The Enduring Value of Conceptual Modelling — Fundamentally Understanding What We Are Reasoning, Explaining, and Coding About
Prof. Henderik Proper
Abstract
Conceptual modelling, as a discipline, originated primarily from the field of database design. Its early development was driven by a need to clarify what a database system must “know” about the world, independent of any technology-specific implementation details. We argue, however, that the value of conceptual modelling extends far beyond database design. Conceptual models (including domain ontologies) enable us to explicitly articulate and discuss our understanding of a domain, whether existing, desired, or envisioned, in terms of the involved “things” and their relationships. More specifically, we maintain that, just as logic has given us discipline in how we reason, conceptual modelling can give us more discipline in clarifying and agreeing on what we are reasoning about (and likewise what we are talking, AI-explaining or coding about).
At the same time, within information systems engineering (including database & software engineering), the role of conceptual modelling appears increasingly “under threat”. The rise of agile software development, with its emphasis on “coding over documenting over modelling,” seems to suggest a reduced need for modelling. Furthermore, large language models are now frequently used to help generate models themselves. This raises an important question: Does conceptual modelling still have a role to play?
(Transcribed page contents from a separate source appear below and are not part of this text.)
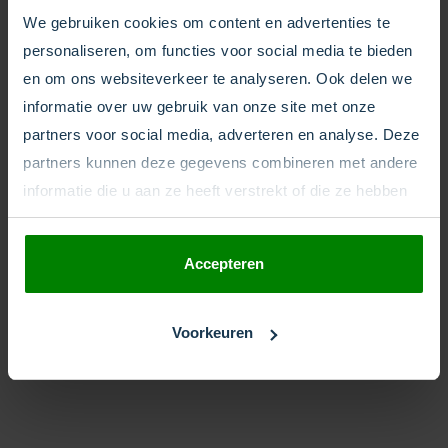
We gebruiken cookies om content en advertenties te
personaliseren, om functies voor social media te bieden
en om ons websiteverkeer te analyseren. Ook delen we
informatie over uw gebruik van onze site met onze
partners voor social media, adverteren en analyse. Deze
partners kunnen deze gegevens combineren met andere
informatie die u aan ze heeft verstrekt of die ze hebben
verzameld op basis van uw gebruik van hun services.
Accepteren
Voorkeuren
We strongly argue that it does. In particular, when it comes to clarifying and aligning our understanding of what we are reasoning about. We will argue the point “ViA RoME”. RoME refers to the concept of Return on Modelling Effort. Since creating conceptual models requires effort, it is reasonable to ensure that this effort aligns with the expected benefits. The ViA idea emphasises that models derive value only in action; i.e. when they are created and/or used. Together, these concepts offer a cost-benefit perspective on the creation and use of conceptual models.
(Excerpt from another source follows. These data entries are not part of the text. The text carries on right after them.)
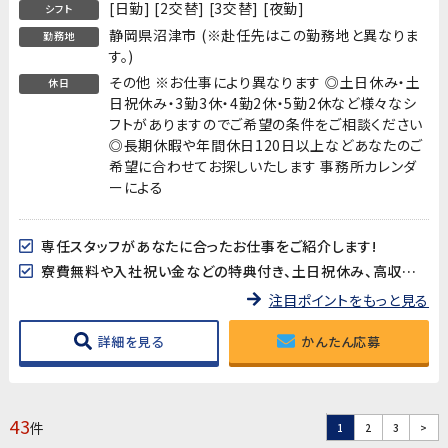
[日勤] [2交替] [3交替] [夜勤]
シフト
静岡県沼津市 (※赴任先はこの勤務地と異なりま
勤務地
す。)
その他 ※お仕事により異なります ◎土日休み・土
休日
日祝休み・3勤3休・4勤2休・5勤2休など様々なシ
フトがありますのでご希望の条件をご相談ください
◎長期休暇や年間休日120日以上などあなたのご
希望に合わせてお探しいたします 事務所カレンダ
ーによる
専任スタッフがあなたに合ったお仕事をご紹介します!
寮費無料や入社祝い金などの特典付き、土日祝休み、高収入など様々なお仕事を掲載中です
注目ポイントをもっと見る
詳細を見る
かんたん応募
43
件
1
2
3
>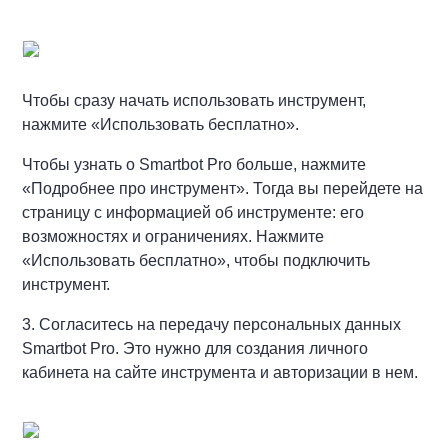
Чтобы сразу начать использовать инструмент,
нажмите «Использовать бесплатно».
Чтобы узнать о Smartbot Pro больше, нажмите
«Подробнее про инструмент». Тогда вы перейдете на
страницу с информацией об инструменте: его
возможностях и ограничениях. Нажмите
«Использовать бесплатно», чтобы подключить
инструмент.
3. Согласитесь на передачу персональных данных
Smartbot Pro. Это нужно для создания личного
кабинета на сайте инструмента и авторизации в нем.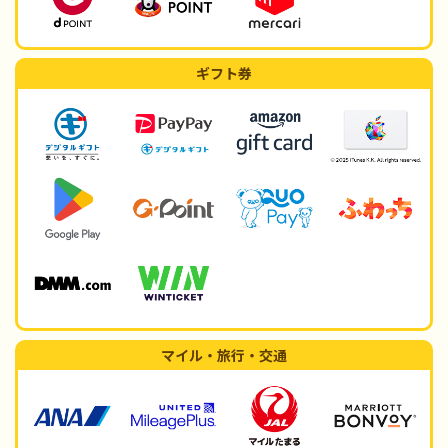
ギフト券
マイル・旅行・交通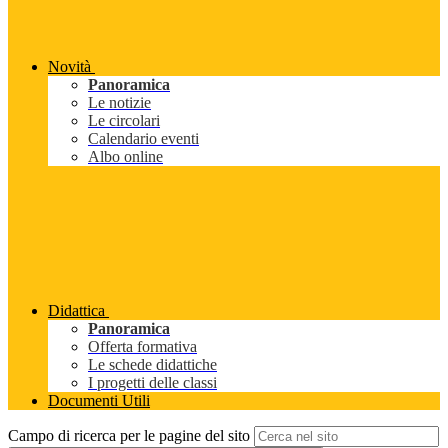
Novità
Panoramica
Le notizie
Le circolari
Calendario eventi
Albo online
Didattica
Panoramica
Offerta formativa
Le schede didattiche
I progetti delle classi
Documenti Utili
Campo di ricerca per le pagine del sito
Using the ViA RoME perspective as a guiding framework, we illustrate several situations in which conceptual models continue to play a vital role, including:
- Enabling ownership — Helping stakeholders take ownership of the concepts and rules embedded in code or in trained sub-symbolic AI systems.
- Explaining beyond explainable — Providing meaningful explanations of the behaviour or outputs of AI-driven systems (or any complex software-intensive system) demands a shared terminology and mutual understanding between the explainer and the explainee.
- Do you mean interoperability? — We live in an interconnected world, and both human and digital (including AI-based) actors require a shared (and thus explicit) understanding in order to interoperate effectively.